The new occupant load (using 50 sf/occupant for Exercise Rooms from Table 1004.1.2) is 44 occupants.

For determining the required plumbing fixture counts, do I consider the Fitness Center occupancy to be A-3, or B based on Section 303.1.1 Small buildings and tenant spaces? 303.1.1 says tenant spaces with an occupant load of less than 50 shall be classified as a Group B occupancy.

The local code official I talked to, who is the Fire Protection Manager, said I only needed to provide one single-user restroom for men and one for women, but I hadn't thought of this possibility of it being considered a B occupancy when I was speaking with him. B occupancy would require more fixtures.


----------



## mtlogcabin (Sep 14, 2016)

22 male and 22 female will meet the 1 per 25 if you install one single-user restroom for men and one for women in a "B" occupancy


----------



## fj80 (Sep 14, 2016)

Thank you, mtlogcabin. I was forgetting to divide my occupant in half. Whew!


----------



## JBI (Sep 14, 2016)

fj80 said:


> Thank you, mtlogcabin. I was forgetting to divide my occupant in half. Whew!
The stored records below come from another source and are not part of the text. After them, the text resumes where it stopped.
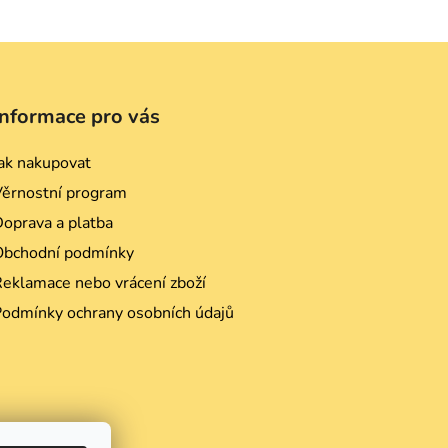
Informace pro vás
ak nakupovat
Věrnostní program
oprava a platba
Obchodní podmínky
eklamace nebo vrácení zboží
Podmínky ochrany osobních údajů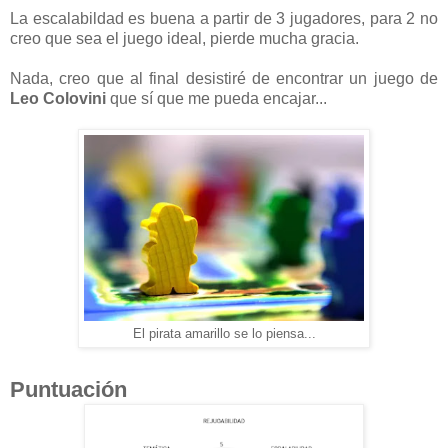
La escalabildad es buena a partir de 3 jugadores, para 2 no
creo que sea el juego ideal, pierde mucha gracia.
Nada, creo que al final desistiré de encontrar un juego de
Leo Colovini
que sí que me pueda encajar...
El pirata amarillo se lo piensa...
Puntuación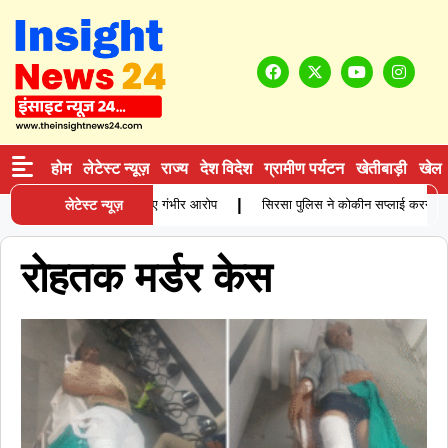
होम
लेटेस्ट न्यूज़
राज्य
देश विदेश
ग्रामीण पर्यटन
खेतीबाड़ी
खेल
|
ें विवाहिता की मौत, परिजनों ने लगाए गंभीर आरोप
लेटेस्ट न्यूज़
सिरसा पुलिस ने कोकीन सप्लाई करने वाले आ
रोहतक मर्डर केस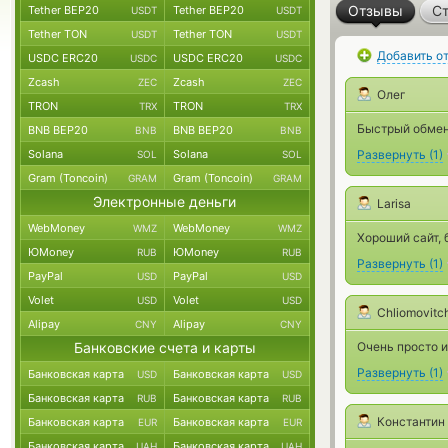
Отзывы
Ст
Tether BEP20
Tether BEP20
USDT
USDT
Tether TON
Tether TON
USDT
USDT
Добавить о
USDC ERC20
USDC ERC20
USDC
USDC
Zcash
Zcash
ZEC
ZEC
Олег
TRON
TRON
TRX
TRX
Быстрый обмен
BNB BEP20
BNB BEP20
BNB
BNB
Solana
Solana
Развернуть
(
1
)
SOL
SOL
Gram (Toncoin)
Gram (Toncoin)
GRAM
GRAM
Электронные деньги
Larisa
WebMoney
WebMoney
WMZ
WMZ
Хороший сайт,
ЮMoney
ЮMoney
RUB
RUB
Развернуть
(
1
)
PayPal
PayPal
USD
USD
Volet
Volet
USD
USD
Chliomovitc
Alipay
Alipay
CNY
CNY
Банковские счета и карты
Очень просто и
Развернуть
(
1
)
Банковская карта
Банковская карта
USD
USD
Банковская карта
Банковская карта
RUB
RUB
Константин
Банковская карта
Банковская карта
EUR
EUR
Банковская карта
Банковская карта
UAH
UAH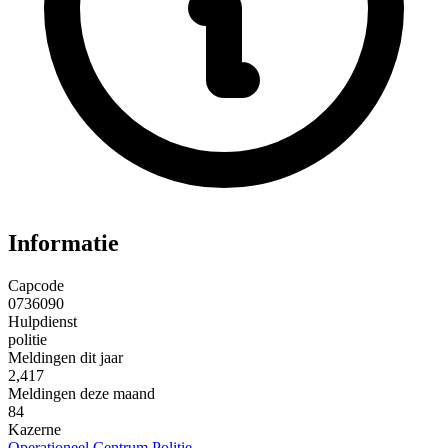
Informatie
Capcode
0736090
Hulpdienst
politie
Meldingen dit jaar
2,417
Meldingen deze maand
84
Kazerne
Operationeel Centrum Politie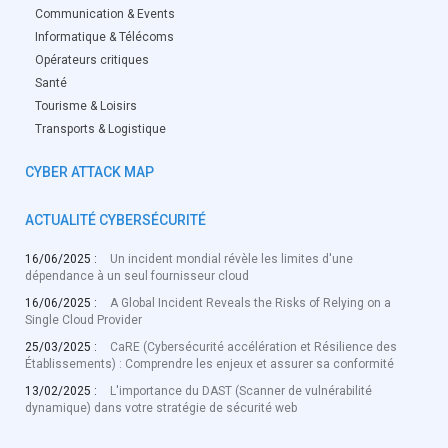
Communication & Events
Informatique & Télécoms
Opérateurs critiques
Santé
Tourisme & Loisirs
Transports & Logistique
CYBER ATTACK MAP
ACTUALITÉ CYBERSÉCURITÉ
16/06/2025 :
Un incident mondial révèle les limites d'une
dépendance à un seul fournisseur cloud
16/06/2025 :
A Global Incident Reveals the Risks of Relying on a
Single Cloud Provider
25/03/2025 :
CaRE (Cybersécurité accélération et Résilience des
Établissements) : Comprendre les enjeux et assurer sa conformité
13/02/2025 :
L'importance du DAST (Scanner de vulnérabilité
dynamique) dans votre stratégie de sécurité web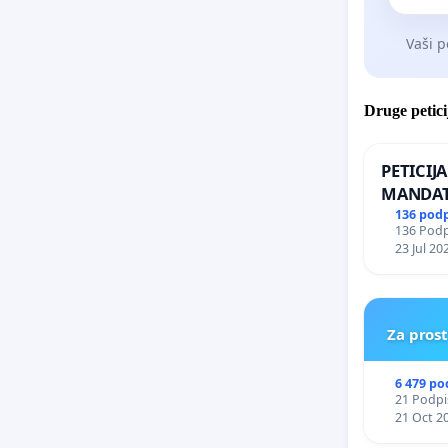
Vaši p
Druge petici
PETICIJ
MANDAT
ČIMPRE
136 pod
136 Podpi
NAPOTI
23 Jul 20
ŠRAJNER
REPUBLI
Za pros
6 479 po
21 Podpis
21 Oct 2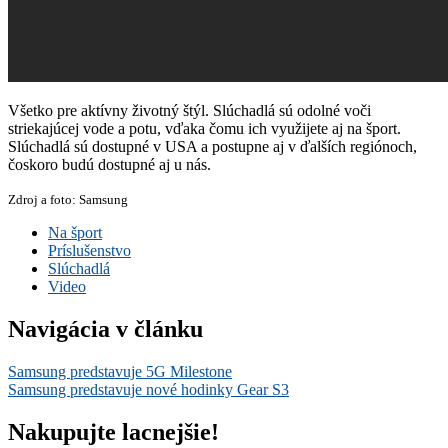
Všetko pre aktívny životný štýl. Slúchadlá sú odolné voči
striekajúcej vode a potu, vďaka čomu ich využijete aj na šport.
Slúchadlá sú dostupné v USA a postupne aj v ďalších regiónoch,
čoskoro budú dostupné aj u nás.
Zdroj a foto: Samsung
Na šport
Príslušenstvo
Slúchadlá
Video
Navigácia v článku
Samsung predstavuje 5G Milestone
Samsung predstavuje nové hodinky Gear S3
Nakupujte lacnejšie!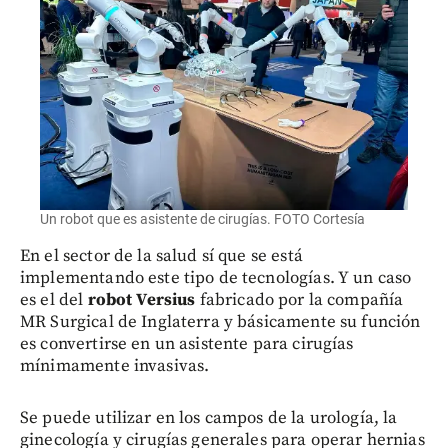
Un robot que es asistente de cirugías. FOTO Cortesía
En el sector de la salud sí que se está
implementando este tipo de tecnologías. Y un caso
es el del
robot Versius
fabricado por la compañía
MR Surgical de Inglaterra y básicamente su función
es convertirse en un asistente para cirugías
mínimamente invasivas.
Se puede utilizar en los campos de la urología, la
ginecología y cirugías generales para operar hernias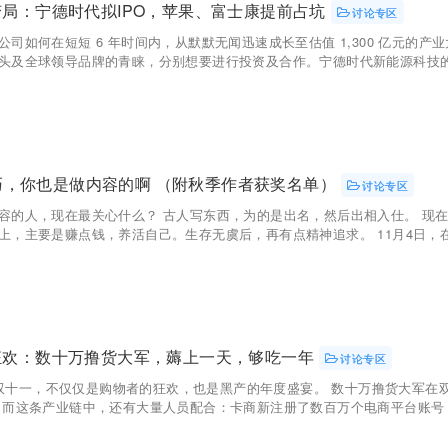
局：宁德时代拟IPO，苹果、富士康提前占坑
讨论专区
公司如何在短短 6 年时间内，从默默无闻迅速成长至估值 1,300 亿元的
头及全球领导品牌的青睐，分别想要进行投资及合作。宁德时代新能源科技的出
这么巧，你也是做内容的啊 （附秋季作者获奖名单）
讨论专区
容的人，现在最关心什么？ 古人写东西，为的是出名，然后出相入仕。 现
上，主要是赚点钱，养活自己。生存无虞后，再有点精神追求。 11月4日，在北京
狂欢：数十万撸货大军，薅上一天，够吃一年
讨论专区
洛桑 双十一，不仅仅是购物者的狂欢，也是黑产的年度盛宴。 数十万撸货大军
 而这条产业链中，还有大量人员配合：卡商新注册了数百万个电商平台账号，提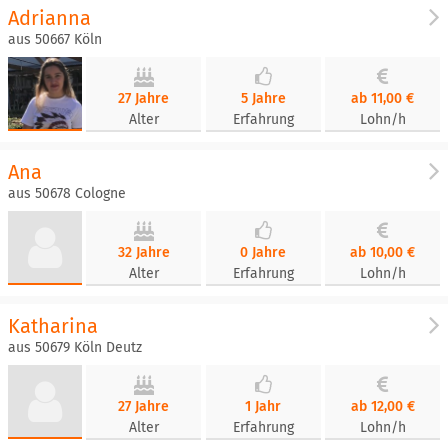
Adrianna
aus 50667 Köln
27 Jahre
5 Jahre
ab 11,00 €
Alter
Erfahrung
Lohn/h
Ana
aus 50678 Cologne
32 Jahre
0 Jahre
ab 10,00 €
Alter
Erfahrung
Lohn/h
Katharina
aus 50679 Köln Deutz
27 Jahre
1 Jahr
ab 12,00 €
Alter
Erfahrung
Lohn/h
Always let the text send you to the tables.


----------



## JPohling (Sep 14, 2016)

In the California Plumbing Code there is an exception for B and M occupancies less than 50 to allow a single unisex restroom  CPC 422.2 exception 3.  Not sure if you have something like that?


----------



## Examiner (Sep 28, 2016)

Under 50-people for a space used for assembly/recreation is Business occupancy classification.  You will need to determine the plumbing fixture count on the use group of the space which is A-3 even though the major occupancy is Business.  I say this because the occupant load of each space is determined by the use group of that space.  The individual occupancy use of all the spaces determines the occupant load for the building.  For example you cannot say the entire building is a Group B classification and size its occupant load at 100-sf/person when the building also contains other rooms being used as different occupancy's; such as Storage, small meeting rooms, classroom (not Educational grades 1-12), laboratories etc.  The Table to determine occupant load for the room's intended use list the loading requirements.  You have to total all the different use groups to get the occupant load for egress and the toilet fixture count.  The Plumbing Code also addresses you have to round up the occupant load when you are dealing with a single occupant load but when you have multi occupant loads you can round up the accumulated total load of all the different use groups.  I have made spreadsheets for plumbing fixture counts when a building has a variety of different use groups.  But I have to do a spreadsheet also to determine the individual occupant loads for the different use groups to get my totals for each occupancy use group to use in the Plumbing fixture spread sheet.


----------



## Sifu (Nov 29, 2022)

When calculating the plumbing fixtures using the IPC for a fitness center (weights, cardio, yoga etc.) be considered a gymnasium, at 1/125 & 65, or a business at 1/25 for the first 50 then 1/50?


----------



## my250r11 (Dec 13, 2022)

I would use the load for that spaces use. if less than 50 then can be classified as a B but the use is still an assembly use for occupant load.


----------